2019年9月22日、雨の横浜国際総合競技場――。ラグビーW杯、日本代表と同組「プールA」で対戦するアイルランド(世界ランク1位)―スコットランド(同7位)の試合が行われた。結果は、27―3でアイルランドの完勝だった。
アイルランドは4トライを取り、スコットランドはペナルティーゴール(PG)の3点のみ。FW(フォワード)サイドの確実なディフェンスと、ボールポゼッション(保持率)で、アイルランドは、スコットランドにまったく試合をさせなかった。
「ティア」とは大相撲の「番付」的なもの
世界のラグビーでは「ティア(tier)」という言葉が、たびたび使われる。直訳すると「上下に並んだ段、ひな段式座席などの段、層、列」。これは世界ランクだけでなく、過去の実績なども加味される。
例えば、アイルランドは「世界ランク1位」だが、優勝がないので、大相撲でいえば古株の「大関」といった感じだ。ニュージーランド、オーストラリア、イングランド、南アフリカ...といった過去の優勝国は「横綱」である。今回、アイルランドに敗れたスコットランドも、優勝がないので「大関」的なイメージだ。
では、日本(世界ランク10位)はどうかというと「ティア2」。大相撲でいうところの「小結」、「前頭筆頭」といったところだろう。
アイルランドがスコットランドを粉砕した試合をみると、攻撃はパワーで圧倒し、ディフェンスは強固。一週間足らずの9月28日に対戦する日本にとっては、付け入るスキがないようにみえる。しかし、大相撲で「小結」や「前頭筆頭」が、優勝することがあるように勝つ可能性がないわけではない。どうすればいいのか?
勝利のヒントは大相撲「曙―舞の海」の取り組み
大相撲ファンの方ならご存じだろうが、過去、ハワイ出身の「横綱」曙―「小結」舞の海という取り組みがあった。曙は体重200キロ以上、対する舞の海は100キロにも満たなかった。しかし舞の海は「三所攻め」という戦法を取り、スピーディーに相手の懐(ふところ)へと入っていった。結果、曙はのけぞり、土俵を割ってしまった。
日本代表も、体格ではアイルランドには劣る。しかし、「世界一厳しい」と言われる合宿で、スピードやスタミナを鍛え上げてきた。

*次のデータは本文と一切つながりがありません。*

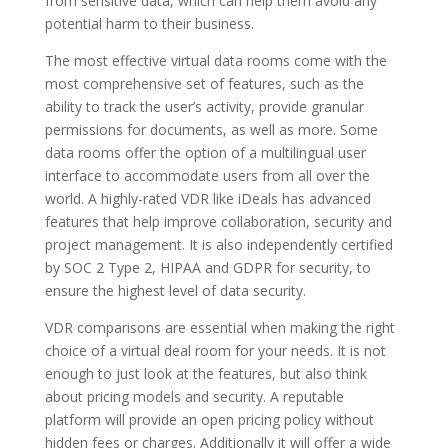
from sensitive data, which can help them avoid any
potential harm to their business.
The most effective virtual data rooms come with the
most comprehensive set of features, such as the
ability to track the user’s activity, provide granular
permissions for documents, as well as more. Some
data rooms offer the option of a multilingual user
interface to accommodate users from all over the
world. A highly-rated VDR like iDeals has advanced
features that help improve collaboration, security and
project management. It is also independently certified
by SOC 2 Type 2, HIPAA and GDPR for security, to
ensure the highest level of data security.
VDR comparisons are essential when making the right
choice of a virtual deal room for your needs. It is not
enough to just look at the features, but also think
about pricing models and security. A reputable
platform will provide an open pricing policy without
hidden fees or charges. Additionally it will offer a wide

アイルランドはパワーはあるが、スピードでは日本もひけをとらないだろう。スタミナについてもアイルランドに負けるようなことはない。となると、「完璧」なアイルランドに立ち向かうには、これらの要素を生かすしかなく、おのずと次の3点が重要になってくる。
(1)スピーディーにボールを動かすこと
日本代表は、できるだけ長い時間、ボールを保持し、なおかつ速いテンポでボールを動かし続けなければならない。マラソンと一緒で、相手は必ずくたびれる。そこに付け入るスキが出てくる
(2)ブレイクダウン」の1歩、2歩
ラグビーでタックルした(された)場合、次のプレーヤーがボールを奪いに来る。お互いのボール争奪戦を「ブレイクダウン」と呼ぶが、その際の1歩、2歩が速くなければ、体格の大きい相手に奪われてしまう。ここはスピードの勝負だ
(3)キックは「蹴らされる」のではなく、意図的に「蹴る」こと
今の日本ラグビーは、キックを多用し、「アンストラクチャー」(非構造的な陣形)な状況を作り出して相手を打開していく。しかし、キックは相手にボールを渡すということで「諸刃の剣」でもある。攻められて「蹴らされる」のではなく、意図的に「蹴る」ことが重要になってくる。
日本代表の前に出る1歩、2歩を信じ、目標の「ベスト8」以上を達成するにはスピードとスタミナを生かしたい。